On note la très nette prédominance d’espèces vivaces hémi cryptophytes associées à des chaméphytes ou à des nanophanérophytes (ex. Rosa pimpinellifolia), l’ensemble indiquant le passage de la pelouse rase au manteau arbustif.

Les floraisons sont abondantes et prolongées, aussi l’ourlet constitue-t-il un milieu particulièrement fréquenté par l’entomofaune et, corrélativement, par les prédateurs de cette dernière.
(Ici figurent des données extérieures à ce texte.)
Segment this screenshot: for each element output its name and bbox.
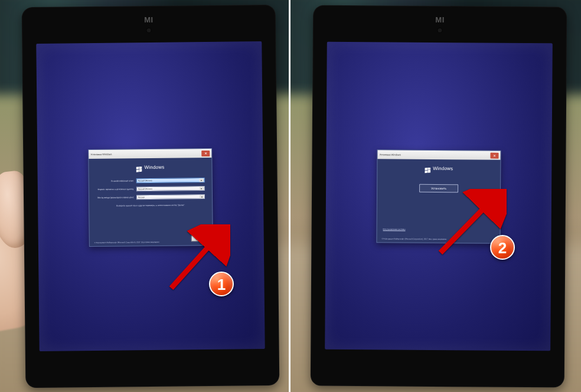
windows-setup-dialog-install: Установка Windows ✕ Windows Установить В… bbox=[376, 149, 501, 243]
svg-rect-8 bbox=[427, 170, 430, 173]
time-label: Формат времени и денежных единиц: bbox=[96, 188, 134, 191]
svg-rect-2 bbox=[136, 169, 139, 172]
photo-step-1: MI Установка Windows ✕ Windows bbox=[0, 0, 290, 392]
tablet-device: MI Установка Windows ✕ Windows bbox=[22, 5, 280, 388]
setup-hint: Выберите нужный язык и другие параметры,… bbox=[96, 204, 205, 207]
keyboard-dropdown[interactable]: Русская▾ bbox=[136, 194, 205, 200]
tablet-screen: Установка Windows ✕ Windows Устанавливае… bbox=[36, 41, 265, 351]
keyboard-label: Метод ввода (раскладка клавиатуры): bbox=[96, 196, 134, 199]
windows-wordmark: Windows bbox=[144, 164, 164, 169]
photo-step-2: MI Установка Windows ✕ Windows Установит… bbox=[290, 0, 581, 392]
windows-flag-icon bbox=[425, 165, 430, 171]
svg-rect-5 bbox=[425, 168, 427, 170]
tablet-device: MI Установка Windows ✕ Windows Установит… bbox=[311, 5, 567, 388]
windows-logo: Windows bbox=[377, 165, 500, 171]
windows-flag-icon bbox=[136, 164, 142, 170]
front-camera bbox=[147, 28, 151, 32]
copyright-text: © Корпорация Майкрософт (Microsoft Corpo… bbox=[381, 237, 500, 243]
windows-wordmark: Windows bbox=[433, 165, 453, 171]
svg-rect-0 bbox=[136, 166, 139, 169]
time-dropdown[interactable]: Русский (Россия)▾ bbox=[136, 186, 205, 191]
close-icon[interactable]: ✕ bbox=[490, 152, 498, 158]
lang-dropdown[interactable]: Русский (Россия)▾ bbox=[136, 178, 205, 183]
annotation-badge-1: 1 bbox=[209, 272, 234, 296]
chevron-down-icon: ▾ bbox=[200, 195, 204, 198]
chevron-down-icon: ▾ bbox=[200, 178, 204, 182]
annotation-badge-2: 2 bbox=[490, 235, 515, 260]
dialog-title: Установка Windows bbox=[379, 153, 490, 156]
svg-rect-1 bbox=[139, 166, 142, 169]
device-brand-logo: MI bbox=[435, 15, 445, 24]
windows-setup-dialog-lang: Установка Windows ✕ Windows Устанавливае… bbox=[88, 148, 213, 247]
install-button[interactable]: Установить bbox=[419, 184, 458, 192]
lang-label: Устанавливаемый язык: bbox=[96, 179, 134, 182]
svg-rect-3 bbox=[139, 169, 142, 172]
next-button[interactable]: Далее bbox=[191, 235, 208, 241]
close-icon[interactable]: ✕ bbox=[201, 150, 210, 156]
svg-rect-7 bbox=[425, 171, 427, 173]
windows-logo: Windows bbox=[89, 164, 211, 171]
svg-rect-6 bbox=[427, 168, 430, 170]
dialog-title: Установка Windows bbox=[90, 152, 201, 156]
tablet-screen: Установка Windows ✕ Windows Установить В… bbox=[325, 42, 553, 351]
repair-link[interactable]: Восстановление системы bbox=[383, 228, 406, 230]
language-form: Устанавливаемый язык: Русский (Россия)▾ … bbox=[96, 178, 205, 200]
front-camera bbox=[438, 28, 442, 32]
dialog-titlebar: Установка Windows ✕ bbox=[377, 150, 500, 159]
device-brand-logo: MI bbox=[144, 15, 154, 24]
chevron-down-icon: ▾ bbox=[200, 187, 204, 190]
Phytosociologie et correspondances typologiques

PVF 2004

  • TRIFOLIO MEDII-GERANIETEA SANGUINEI Müller 1962 : pelouses pré-forestières héliophiles à hémi-sciaphiles, calcicoles à acidiclines
    • Geranion sanguinei Tüxen in Müller 1962 : communautés thermophiles, plus ou moins xérophiles

COR 1991

34.41 Lisières thermo-xérophiles

Directive Habitats 1992 et Cahiers d’habitats

nc.

Confusions possibles

S’il est assez aisé de distinguer la végétation de l’ourlet de celle de la pelouse du Mesobromion qui la précède et du manteau qui lui succède lorsqu’on se déplace en direction du milieu forestier, il est en revanche plus délicat de faire la distinction entre l’ourlet xérothermophile (le Geranion sanguinei) de l’ourlet mésophile calcicole (le Trifolion medii)
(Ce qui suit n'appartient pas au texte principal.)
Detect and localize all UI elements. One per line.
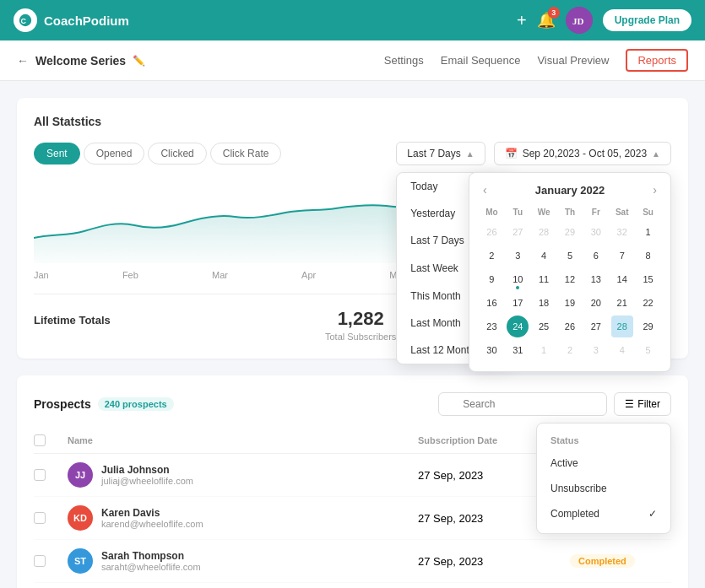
cal-header-fr: Fr: [583, 205, 608, 219]
lifetime-title: Lifetime Totals: [34, 314, 111, 326]
cal-day-1[interactable]: 1: [637, 221, 659, 243]
search-wrapper: 🔍: [438, 392, 607, 416]
row3-checkbox[interactable]: [34, 555, 68, 567]
cal-header-sat: Sat: [610, 205, 634, 219]
select-all-checkbox[interactable]: [34, 434, 46, 446]
cal-day-14[interactable]: 14: [611, 268, 633, 290]
cal-day-5b[interactable]: 5: [637, 339, 659, 361]
cal-day-3b[interactable]: 3: [585, 339, 607, 361]
date-filter-label: Sep 20,2023 - Oct 05, 2023: [523, 148, 647, 159]
cal-day-17[interactable]: 17: [507, 292, 529, 314]
cal-header-mo: Mo: [480, 205, 504, 219]
back-button[interactable]: ←: [17, 54, 29, 67]
stat-tabs: Sent Opened Clicked Click Rate: [34, 143, 281, 165]
top-header: C CoachPodium + 🔔 3 Upgrade Plan: [0, 0, 705, 40]
filter-button[interactable]: ☰ Filter: [614, 392, 671, 416]
status-option-active[interactable]: Active: [537, 450, 670, 476]
cal-day-31a[interactable]: 32: [611, 221, 633, 243]
cal-day-25[interactable]: 25: [533, 316, 555, 337]
prospects-count-badge: 240 prospects: [98, 397, 174, 411]
row3-date: 27 Sep, 2023: [418, 555, 570, 568]
notification-icon[interactable]: 🔔 3: [537, 11, 556, 30]
cal-day-31[interactable]: 31: [507, 339, 529, 361]
cal-day-27b[interactable]: 27: [585, 316, 607, 337]
table-row: ST Sarah Thompson saraht@wheeloflife.com…: [34, 540, 671, 583]
cal-day-29[interactable]: 29: [637, 316, 659, 337]
add-icon[interactable]: +: [517, 11, 527, 30]
prospects-title: Prospects 240 prospects: [34, 397, 174, 411]
sub-header: ← Welcome Series ✏️ Settings Email Seque…: [0, 40, 705, 81]
search-input[interactable]: [438, 392, 607, 416]
cal-day-24[interactable]: 24: [507, 316, 529, 337]
cal-day-12[interactable]: 12: [559, 268, 581, 290]
tab-opened[interactable]: Opened: [84, 143, 145, 165]
cal-day-2b[interactable]: 2: [559, 339, 581, 361]
row1-checkbox-input[interactable]: [34, 469, 46, 481]
tab-email-sequence[interactable]: Email Sequence: [441, 51, 521, 70]
cal-day-18[interactable]: 18: [533, 292, 555, 314]
time-dropdown-wrapper: Last 7 Days ▲ Today Yesterday Last 7 Day…: [396, 142, 485, 165]
upgrade-button[interactable]: Upgrade Plan: [603, 9, 691, 31]
cal-day-6[interactable]: 6: [585, 245, 607, 267]
cal-day-20[interactable]: 20: [585, 292, 607, 314]
cal-day-11[interactable]: 11: [533, 268, 555, 290]
cal-day-23[interactable]: 23: [480, 316, 502, 337]
cal-day-29a[interactable]: 29: [559, 221, 581, 243]
cal-day-2[interactable]: 2: [480, 245, 502, 267]
cal-day-30[interactable]: 30: [480, 339, 502, 361]
cal-day-16[interactable]: 16: [480, 292, 502, 314]
status-dropdown: Status Active Unsubscribe Completed ✓: [536, 423, 671, 534]
prospects-controls: 🔍 ☰ Filter Status Active: [438, 392, 671, 416]
cal-day-3[interactable]: 3: [507, 245, 529, 267]
cal-day-19[interactable]: 19: [559, 292, 581, 314]
cal-day-28[interactable]: 28: [611, 316, 633, 337]
calendar-next-button[interactable]: ›: [649, 183, 660, 197]
row1-checkbox[interactable]: [34, 469, 68, 481]
cal-day-4b[interactable]: 4: [611, 339, 633, 361]
row2-checkbox-input[interactable]: [34, 512, 46, 524]
cal-day-7[interactable]: 7: [611, 245, 633, 267]
tab-clicked[interactable]: Clicked: [148, 143, 206, 165]
row1-name-cell: JJ Julia Johnson juliaj@wheeloflife.com: [68, 462, 418, 488]
tab-reports[interactable]: Reports: [626, 49, 688, 72]
cal-day-22[interactable]: 22: [637, 292, 659, 314]
date-filter-button[interactable]: 📅 Sep 20,2023 - Oct 05, 2023 ▲: [494, 142, 671, 165]
cal-day-28a[interactable]: 28: [533, 221, 555, 243]
cal-day-26b[interactable]: 26: [559, 316, 581, 337]
cal-day-15[interactable]: 15: [637, 268, 659, 290]
time-filter-button[interactable]: Last 7 Days ▲: [396, 142, 485, 165]
cal-day-30a[interactable]: 30: [585, 221, 607, 243]
status-option-unsubscribe[interactable]: Unsubscribe: [537, 476, 670, 501]
tab-sent[interactable]: Sent: [34, 143, 80, 165]
tab-settings[interactable]: Settings: [384, 51, 424, 70]
cal-day-26a[interactable]: 26: [480, 221, 502, 243]
row3-checkbox-input[interactable]: [34, 555, 46, 567]
cal-day-1b[interactable]: 1: [533, 339, 555, 361]
subscribers-value: 1,282: [325, 308, 396, 330]
calendar-prev-button[interactable]: ‹: [480, 183, 491, 197]
cal-day-10[interactable]: 10: [507, 268, 529, 290]
cal-day-4[interactable]: 4: [533, 245, 555, 267]
row1-avatar: JJ: [68, 462, 93, 488]
status-dropdown-title: Status: [537, 430, 670, 450]
tab-click-rate[interactable]: Click Rate: [210, 143, 282, 165]
cal-day-13[interactable]: 13: [585, 268, 607, 290]
logo-icon: C: [14, 8, 37, 32]
cal-day-27a[interactable]: 27: [507, 221, 529, 243]
row2-checkbox[interactable]: [34, 512, 68, 524]
col-name-header: Name: [68, 435, 418, 445]
edit-icon[interactable]: ✏️: [133, 55, 145, 67]
cal-day-8[interactable]: 8: [637, 245, 659, 267]
avatar[interactable]: [566, 7, 593, 34]
tab-visual-preview[interactable]: Visual Preview: [537, 51, 609, 70]
cal-day-21[interactable]: 21: [611, 292, 633, 314]
header-actions: + 🔔 3 Upgrade Plan: [517, 7, 691, 34]
main-content: All Statstics Sent Opened Clicked Click …: [0, 81, 705, 588]
row2-name: Karen Davis: [101, 507, 203, 519]
filter-label: Filter: [637, 398, 660, 410]
cal-header-th: Th: [558, 205, 583, 219]
cal-day-9[interactable]: 9: [480, 268, 502, 290]
row2-info: Karen Davis karend@wheeloflife.com: [101, 507, 203, 529]
status-option-completed[interactable]: Completed ✓: [537, 501, 670, 526]
cal-day-5[interactable]: 5: [559, 245, 581, 267]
Dans le second cas, cependant, on note la présence d’un certain nombre d’espèces prairiales absentes dans l’ourlet xérophile.
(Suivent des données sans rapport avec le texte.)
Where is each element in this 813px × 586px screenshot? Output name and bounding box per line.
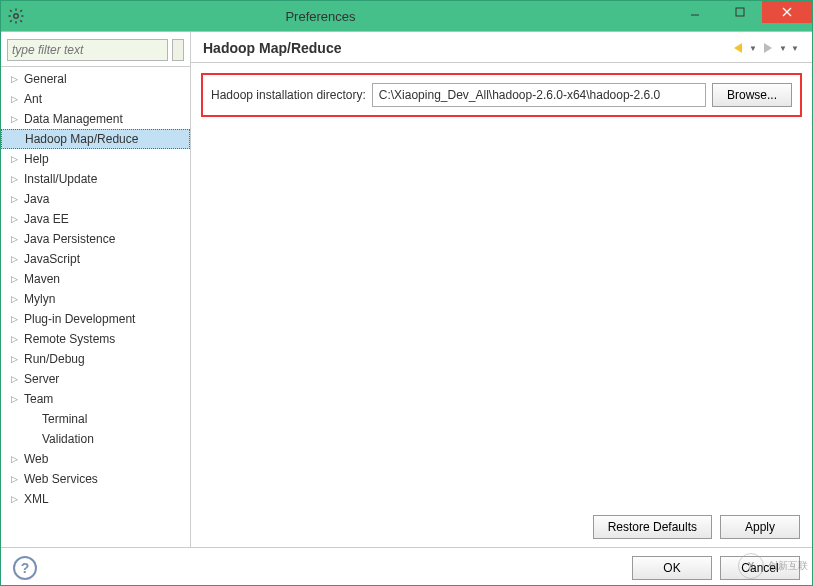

Plusieurs espèces, notamment des Orchidées, se retrouvent au niveau du Mesobromion en même temps que du Geranion sanguinei : Ophrys apifera, Ophrys scolopax, Orchis ustulata, Anacamptis pyramidalis…d’autres espèces comme Limodorum abortivum, Senecio doronicum, Hypochoeris maculata et Geranium sanguineum signent l’ourlet forestier.

Dynamique

Dans les stations les plus sèches, la dynamique est lente voire nulle ; ailleurs, on assiste au déplacement du manteau, les espèces arbustives puis arborescentes peuvent alors envahir l’ourlet. Lorsque les clairières ou les allées sont de dimension réduite, l’ourlet peut ainsi totalement disparaître.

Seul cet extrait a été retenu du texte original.